Required action
In the listing below, find the line holding "Describe the element at coordinates (113, 768)" and the line holding "This screenshot has height=1675, width=1415.". Write out those two lines and all lines between, exactly, and nothing more.

== == ==

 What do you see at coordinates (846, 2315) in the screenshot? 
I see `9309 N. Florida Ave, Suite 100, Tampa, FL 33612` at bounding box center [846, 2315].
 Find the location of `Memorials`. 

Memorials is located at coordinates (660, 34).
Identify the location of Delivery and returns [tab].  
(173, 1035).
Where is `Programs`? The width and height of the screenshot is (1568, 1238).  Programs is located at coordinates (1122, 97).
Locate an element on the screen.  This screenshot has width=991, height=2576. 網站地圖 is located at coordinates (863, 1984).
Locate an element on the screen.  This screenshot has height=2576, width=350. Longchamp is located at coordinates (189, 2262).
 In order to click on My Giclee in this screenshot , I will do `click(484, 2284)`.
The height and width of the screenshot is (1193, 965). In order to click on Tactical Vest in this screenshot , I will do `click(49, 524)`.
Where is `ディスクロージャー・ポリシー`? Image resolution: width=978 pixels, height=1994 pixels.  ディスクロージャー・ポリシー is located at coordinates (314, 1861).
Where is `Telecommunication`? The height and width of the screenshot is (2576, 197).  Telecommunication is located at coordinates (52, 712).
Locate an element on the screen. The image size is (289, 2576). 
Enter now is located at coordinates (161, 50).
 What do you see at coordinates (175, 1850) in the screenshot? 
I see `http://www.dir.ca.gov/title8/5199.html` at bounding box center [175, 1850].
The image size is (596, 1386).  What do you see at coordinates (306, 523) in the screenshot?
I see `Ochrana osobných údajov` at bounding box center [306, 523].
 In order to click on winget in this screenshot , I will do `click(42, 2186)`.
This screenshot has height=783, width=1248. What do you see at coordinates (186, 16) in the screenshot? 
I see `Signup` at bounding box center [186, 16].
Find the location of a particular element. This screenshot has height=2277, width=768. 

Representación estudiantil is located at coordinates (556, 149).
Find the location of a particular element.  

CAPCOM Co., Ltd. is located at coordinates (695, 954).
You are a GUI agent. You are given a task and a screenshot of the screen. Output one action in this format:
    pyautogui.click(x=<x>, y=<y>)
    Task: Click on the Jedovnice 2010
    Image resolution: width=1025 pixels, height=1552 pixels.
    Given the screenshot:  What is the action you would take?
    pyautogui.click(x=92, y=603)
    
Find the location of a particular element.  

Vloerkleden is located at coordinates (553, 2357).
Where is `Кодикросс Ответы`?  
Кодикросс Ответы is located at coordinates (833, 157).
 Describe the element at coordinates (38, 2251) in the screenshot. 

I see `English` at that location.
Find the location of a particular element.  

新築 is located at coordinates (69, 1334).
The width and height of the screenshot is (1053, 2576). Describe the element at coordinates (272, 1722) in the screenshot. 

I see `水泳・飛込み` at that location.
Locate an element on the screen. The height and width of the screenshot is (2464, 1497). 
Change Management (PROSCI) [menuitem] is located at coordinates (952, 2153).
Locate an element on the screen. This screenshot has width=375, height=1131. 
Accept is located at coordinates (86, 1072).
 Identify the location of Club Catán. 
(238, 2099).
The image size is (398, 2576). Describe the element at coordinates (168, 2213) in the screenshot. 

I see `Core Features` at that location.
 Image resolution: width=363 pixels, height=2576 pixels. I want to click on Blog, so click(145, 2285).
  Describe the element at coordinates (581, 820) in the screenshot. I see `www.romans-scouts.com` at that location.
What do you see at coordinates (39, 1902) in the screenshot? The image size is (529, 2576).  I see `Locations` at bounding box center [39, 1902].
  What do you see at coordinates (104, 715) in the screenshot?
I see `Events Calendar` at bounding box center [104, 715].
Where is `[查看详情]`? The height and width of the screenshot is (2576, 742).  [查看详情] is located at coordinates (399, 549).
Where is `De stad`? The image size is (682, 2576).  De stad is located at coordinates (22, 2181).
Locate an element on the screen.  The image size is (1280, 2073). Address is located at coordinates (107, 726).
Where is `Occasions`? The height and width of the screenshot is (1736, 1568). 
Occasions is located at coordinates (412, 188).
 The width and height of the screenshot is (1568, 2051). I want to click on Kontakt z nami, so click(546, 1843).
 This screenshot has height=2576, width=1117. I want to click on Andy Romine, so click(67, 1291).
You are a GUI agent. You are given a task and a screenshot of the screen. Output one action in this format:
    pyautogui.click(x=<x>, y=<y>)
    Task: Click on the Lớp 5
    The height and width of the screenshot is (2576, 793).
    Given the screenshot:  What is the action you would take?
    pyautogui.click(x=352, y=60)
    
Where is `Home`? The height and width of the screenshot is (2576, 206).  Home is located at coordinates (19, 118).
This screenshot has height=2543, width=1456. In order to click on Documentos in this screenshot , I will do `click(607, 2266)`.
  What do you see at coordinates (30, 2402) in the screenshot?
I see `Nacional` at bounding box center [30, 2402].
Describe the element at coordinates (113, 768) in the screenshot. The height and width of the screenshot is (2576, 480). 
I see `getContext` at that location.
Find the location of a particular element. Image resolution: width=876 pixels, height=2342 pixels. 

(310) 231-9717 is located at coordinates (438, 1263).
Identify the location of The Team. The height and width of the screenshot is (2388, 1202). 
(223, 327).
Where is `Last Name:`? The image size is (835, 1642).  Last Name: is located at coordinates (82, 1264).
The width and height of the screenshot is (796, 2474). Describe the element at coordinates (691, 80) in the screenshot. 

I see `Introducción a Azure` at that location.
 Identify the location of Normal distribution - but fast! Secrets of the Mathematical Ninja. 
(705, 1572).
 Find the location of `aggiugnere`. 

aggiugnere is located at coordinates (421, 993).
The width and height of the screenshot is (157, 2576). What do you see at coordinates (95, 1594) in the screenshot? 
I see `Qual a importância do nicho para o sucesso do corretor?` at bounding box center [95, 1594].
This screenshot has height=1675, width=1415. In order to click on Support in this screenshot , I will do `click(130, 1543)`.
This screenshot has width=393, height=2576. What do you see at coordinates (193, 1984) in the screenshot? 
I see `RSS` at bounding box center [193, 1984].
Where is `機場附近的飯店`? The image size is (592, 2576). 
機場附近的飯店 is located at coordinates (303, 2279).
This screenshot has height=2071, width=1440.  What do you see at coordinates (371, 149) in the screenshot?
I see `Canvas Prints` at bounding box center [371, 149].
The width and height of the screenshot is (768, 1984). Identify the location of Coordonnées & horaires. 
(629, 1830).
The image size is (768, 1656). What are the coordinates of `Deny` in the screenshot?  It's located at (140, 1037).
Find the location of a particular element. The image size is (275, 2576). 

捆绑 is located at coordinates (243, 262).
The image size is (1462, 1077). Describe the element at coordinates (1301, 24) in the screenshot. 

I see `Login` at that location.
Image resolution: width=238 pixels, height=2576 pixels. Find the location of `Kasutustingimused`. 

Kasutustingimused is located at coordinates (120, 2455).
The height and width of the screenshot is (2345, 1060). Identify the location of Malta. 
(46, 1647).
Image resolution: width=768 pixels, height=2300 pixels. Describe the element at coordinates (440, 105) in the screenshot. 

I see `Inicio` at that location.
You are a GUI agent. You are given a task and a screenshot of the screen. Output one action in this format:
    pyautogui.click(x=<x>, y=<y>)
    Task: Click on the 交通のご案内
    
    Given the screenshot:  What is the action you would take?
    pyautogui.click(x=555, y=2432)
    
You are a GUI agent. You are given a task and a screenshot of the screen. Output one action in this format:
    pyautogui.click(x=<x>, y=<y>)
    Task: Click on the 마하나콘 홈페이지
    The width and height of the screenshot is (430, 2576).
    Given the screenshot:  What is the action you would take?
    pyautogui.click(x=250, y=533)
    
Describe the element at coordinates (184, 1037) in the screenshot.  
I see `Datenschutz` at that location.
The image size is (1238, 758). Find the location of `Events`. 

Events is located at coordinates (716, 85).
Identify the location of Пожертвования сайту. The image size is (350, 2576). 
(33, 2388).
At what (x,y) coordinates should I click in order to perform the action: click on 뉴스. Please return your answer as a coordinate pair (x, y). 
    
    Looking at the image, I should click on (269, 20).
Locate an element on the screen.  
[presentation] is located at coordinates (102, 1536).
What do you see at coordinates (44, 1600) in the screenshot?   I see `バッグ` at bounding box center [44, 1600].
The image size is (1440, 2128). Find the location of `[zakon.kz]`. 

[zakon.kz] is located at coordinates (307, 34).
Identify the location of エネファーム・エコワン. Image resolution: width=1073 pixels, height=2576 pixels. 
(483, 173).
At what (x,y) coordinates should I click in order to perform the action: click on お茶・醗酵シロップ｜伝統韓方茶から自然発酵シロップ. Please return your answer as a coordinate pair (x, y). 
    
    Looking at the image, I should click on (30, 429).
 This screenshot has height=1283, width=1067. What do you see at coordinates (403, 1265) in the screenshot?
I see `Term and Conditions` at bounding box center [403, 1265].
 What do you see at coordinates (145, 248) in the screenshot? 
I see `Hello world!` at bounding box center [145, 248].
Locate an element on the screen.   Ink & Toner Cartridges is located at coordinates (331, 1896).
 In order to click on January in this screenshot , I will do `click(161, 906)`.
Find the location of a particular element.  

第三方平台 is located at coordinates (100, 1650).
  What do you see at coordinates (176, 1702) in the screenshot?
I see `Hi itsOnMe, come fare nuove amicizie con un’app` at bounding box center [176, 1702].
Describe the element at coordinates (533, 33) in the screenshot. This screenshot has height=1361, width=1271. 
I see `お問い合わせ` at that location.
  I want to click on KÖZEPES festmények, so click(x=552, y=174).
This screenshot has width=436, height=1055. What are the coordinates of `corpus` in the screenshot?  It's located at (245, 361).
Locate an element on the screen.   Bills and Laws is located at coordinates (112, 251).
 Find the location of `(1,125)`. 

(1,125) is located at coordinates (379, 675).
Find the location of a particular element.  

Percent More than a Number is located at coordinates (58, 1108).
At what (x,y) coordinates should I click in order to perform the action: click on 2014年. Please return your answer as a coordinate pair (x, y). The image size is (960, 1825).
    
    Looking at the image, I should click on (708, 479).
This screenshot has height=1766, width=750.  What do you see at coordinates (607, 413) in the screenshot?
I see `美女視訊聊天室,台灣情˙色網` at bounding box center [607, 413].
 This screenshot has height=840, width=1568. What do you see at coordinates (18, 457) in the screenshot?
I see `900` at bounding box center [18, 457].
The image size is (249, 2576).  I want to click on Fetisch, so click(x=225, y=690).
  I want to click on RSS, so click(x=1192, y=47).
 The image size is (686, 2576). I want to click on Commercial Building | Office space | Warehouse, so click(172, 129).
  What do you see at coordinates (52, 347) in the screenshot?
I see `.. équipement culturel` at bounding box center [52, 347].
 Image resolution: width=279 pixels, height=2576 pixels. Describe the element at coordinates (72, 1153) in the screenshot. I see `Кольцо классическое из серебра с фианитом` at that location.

== == ==

Task response
Describe the element at coordinates (113, 768) in the screenshot. The height and width of the screenshot is (2576, 480). 
I see `getContext` at that location.
Find the location of a particular element. Image resolution: width=876 pixels, height=2342 pixels. 

(310) 231-9717 is located at coordinates (438, 1263).
Identify the location of The Team. The height and width of the screenshot is (2388, 1202). 
(223, 327).
Where is `Last Name:`? The image size is (835, 1642).  Last Name: is located at coordinates (82, 1264).
The width and height of the screenshot is (796, 2474). Describe the element at coordinates (691, 80) in the screenshot. 

I see `Introducción a Azure` at that location.
 Identify the location of Normal distribution - but fast! Secrets of the Mathematical Ninja. 
(705, 1572).
 Find the location of `aggiugnere`. 

aggiugnere is located at coordinates (421, 993).
The width and height of the screenshot is (157, 2576). What do you see at coordinates (95, 1594) in the screenshot? 
I see `Qual a importância do nicho para o sucesso do corretor?` at bounding box center [95, 1594].
This screenshot has height=1675, width=1415. In order to click on Support in this screenshot , I will do `click(130, 1543)`.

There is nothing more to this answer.